In response to the February 2, 2016, announcement by the European Commission (the "Commission") and the U.S. Commerce Department of a new framework, called the "Privacy Shield," to replace the invalidated U.S.-European Union ("EU") Safe Harbor Framework for cross-border data transfers,1 the EU's top data protection regulatory body, the Article 29 Working Party (the "Working Party"), issued a statement expressing reservations and providing limited guidance for U.S. multinational employers.  The Working Party's Statement, issued on February 3, 2016, demonstrates that the regulatory environment surrounding transfers of personal data between the U.S. and the EU remains fraught with uncertainty and risk.

The Working Party's Statement

In its Statement, the Working Party sent an unequivocal reminder that U.S. multinational employers can no longer rely on the Safe Harbor to legitimize the transfer of EU employees' personal data to the United States.  The Working Party declared, "[T]ransfers to the U.S. cannot take place on the basis of the invalidated Safe Harbor decision."  To drive the point home, the Working Party also emphasized, "EU data protection authorities will . . . deal with . . . complaints on a case-by-case basis."  In other words, the grace period on enforcement that effectively had been in place since October 6, 2015, when the European Court of Justice invalidated the Safe Harbor, is over.

The Working Party also expressed its intention to scrutinize whether the Privacy Shield provides an adequate level of protection for personal data transferred from the EU.  To that end, the Working Party called on the Commission to provide for review by the end of February the documentation that supports the Privacy Shield agreement, which the Commission described only in outline form on February 2, 2016.  The Working Party announced its plan for an "extraordinary plenary meeting . . . in the coming weeks" to assess whether the Privacy Shield alleviates the regulators' "concerns regarding the U.S. legal framework."

The Working Party provided assurances that during this period of review and assessment "transfer mechanisms, such as Standard Contractual Clauses [[the 'Clauses')] and Binding Corporate Rules [('BCRs')] can still be used for personal data transfers to the U.S."  The Clauses are form data transfer agreements approved by the Commission. BCRs are internal data processing rules binding on all members of a global corporate group to permit intragroup transfers of personal data.  Although the Working Party blessed both transfer tools as interim measures, it also noted it has been evaluating "the robustness of . . . [these] transfer tools" to protect "the European right to respect for private life and data protection" against "unjustified interference" by U.S. intelligence agencies.  Furthermore, these tools will continue to be assessed along with the Privacy Shield.  In other words, the Working Party has issued a veiled warning that virtually all transfers of EU personal data to the United States are at risk.

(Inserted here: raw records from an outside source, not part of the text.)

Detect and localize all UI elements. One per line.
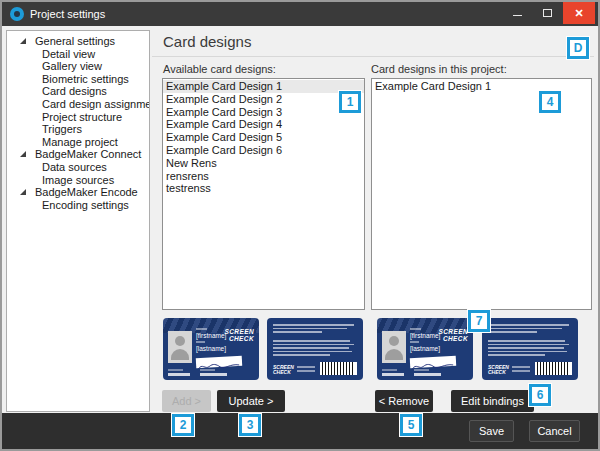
maximize-button[interactable] <box>533 2 561 24</box>
sidebar-item-badgemaker-connect[interactable]: BadgeMaker Connect <box>7 148 149 161</box>
sidebar-item-project-structure[interactable]: Project structure <box>7 111 149 124</box>
card-front-preview: [firstname] [lastname] SCREENCHECK <box>377 318 473 380</box>
sidebar-item-card-design-assignment[interactable]: Card design assignment <box>7 98 149 111</box>
update-button[interactable]: Update > <box>217 390 285 412</box>
sidebar-item-general-settings[interactable]: General settings <box>7 35 149 48</box>
project-designs-label: Card designs in this project: <box>371 63 507 75</box>
firstname-field: [firstname] <box>196 332 226 339</box>
card-back-preview: SCREENCHECK <box>482 318 578 380</box>
cancel-button[interactable]: Cancel <box>529 420 580 442</box>
maximize-icon <box>543 9 552 17</box>
callout-2: 2 <box>172 414 194 436</box>
remove-button[interactable]: < Remove <box>375 390 433 412</box>
footer-bar: Save Cancel <box>2 413 598 449</box>
heading-divider <box>152 56 594 57</box>
sidebar-item-gallery-view[interactable]: Gallery view <box>7 60 149 73</box>
minimize-icon <box>513 15 522 16</box>
edit-bindings-button[interactable]: Edit bindings <box>451 390 534 412</box>
tree-expander-icon[interactable] <box>20 189 26 195</box>
list-item[interactable]: Example Card Design 3 <box>163 106 364 119</box>
callout-5: 5 <box>400 414 422 436</box>
settings-tree: General settings Detail view Gallery vie… <box>6 30 150 412</box>
callout-1: 1 <box>339 91 361 113</box>
list-item[interactable]: New Rens <box>163 157 364 170</box>
signature-strip <box>196 356 242 368</box>
callout-d: D <box>567 37 589 59</box>
available-designs-label: Available card designs: <box>163 63 276 75</box>
card-back-preview: SCREENCHECK <box>267 318 363 380</box>
titlebar: Project settings ✕ <box>2 2 598 26</box>
sidebar-item-badgemaker-encode[interactable]: BadgeMaker Encode <box>7 186 149 199</box>
lastname-field: [lastname] <box>196 345 226 352</box>
callout-6: 6 <box>529 384 551 406</box>
sidebar-item-biometric-settings[interactable]: Biometric settings <box>7 73 149 86</box>
barcode <box>320 362 357 375</box>
tree-expander-icon[interactable] <box>20 38 26 44</box>
sidebar-item-detail-view[interactable]: Detail view <box>7 48 149 61</box>
project-settings-window: Project settings ✕ General settings Deta… <box>0 0 600 451</box>
signature-strip <box>410 356 456 368</box>
callout-7: 7 <box>468 310 490 332</box>
photo-placeholder <box>382 331 406 363</box>
window-title: Project settings <box>30 2 105 26</box>
sidebar-item-data-sources[interactable]: Data sources <box>7 161 149 174</box>
card-front-preview: [firstname] [lastname] SCREENCHECK <box>163 318 259 380</box>
sidebar-item-triggers[interactable]: Triggers <box>7 123 149 136</box>
available-designs-list: Example Card Design 1 Example Card Desig… <box>162 78 365 310</box>
add-button[interactable]: Add > <box>162 390 211 412</box>
list-item[interactable]: testrenss <box>163 182 364 195</box>
screencheck-logo: SCREENCHECK <box>225 329 255 342</box>
page-title: Card designs <box>163 33 251 50</box>
photo-placeholder <box>168 331 192 363</box>
list-item[interactable]: Example Card Design 2 <box>163 93 364 106</box>
sidebar-item-manage-project[interactable]: Manage project <box>7 136 149 149</box>
firstname-field: [firstname] <box>410 332 440 339</box>
tree-expander-icon[interactable] <box>20 151 26 157</box>
save-button[interactable]: Save <box>469 420 514 442</box>
list-item[interactable]: Example Card Design 6 <box>163 144 364 157</box>
barcode <box>535 362 572 375</box>
close-button[interactable]: ✕ <box>563 2 595 24</box>
callout-4: 4 <box>539 91 561 113</box>
list-item[interactable]: Example Card Design 4 <box>163 118 364 131</box>
minimize-button[interactable] <box>503 2 531 24</box>
list-item[interactable]: Example Card Design 1 <box>163 80 364 93</box>
sidebar-item-encoding-settings[interactable]: Encoding settings <box>7 199 149 212</box>
screencheck-logo: SCREENCHECK <box>488 365 509 375</box>
app-logo-icon <box>10 7 24 21</box>
screencheck-logo: SCREENCHECK <box>273 365 294 375</box>
sidebar-item-image-sources[interactable]: Image sources <box>7 174 149 187</box>
callout-3: 3 <box>239 414 261 436</box>
close-icon: ✕ <box>574 7 583 19</box>
screencheck-logo: SCREENCHECK <box>439 329 469 342</box>
list-item[interactable]: rensrens <box>163 170 364 183</box>
sidebar-item-card-designs[interactable]: Card designs <box>7 85 149 98</box>
list-item[interactable]: Example Card Design 5 <box>163 131 364 144</box>
lastname-field: [lastname] <box>410 345 440 352</box>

Recommendations For Employers

The Working Party's Statement reaffirms the validity of the recommendations made in our ASAP referenced in Footnote 1.  In summary, U.S. multinational employers should (a) closely watch for further guidance on the Privacy Shield from the Commission and for pronouncements from the Working Party and local European data protection authorities regarding the Privacy Shield; (b) continue to comply with their obligations under the Safe Harbor with respect to previously transferred personal data to avoid enforcement actions by the Commerce Department or Federal Trade Commission, which consider the safe Harbor as still binding on certifying companies; (c) consider implementing the Clauses — at least on an interim basis — and applying their data protection principles to the extent those principles supplement the Safe Harbor to previously transferred personal data; and (d) assess whether the Privacy Shield is an attractive alternative to the Clauses.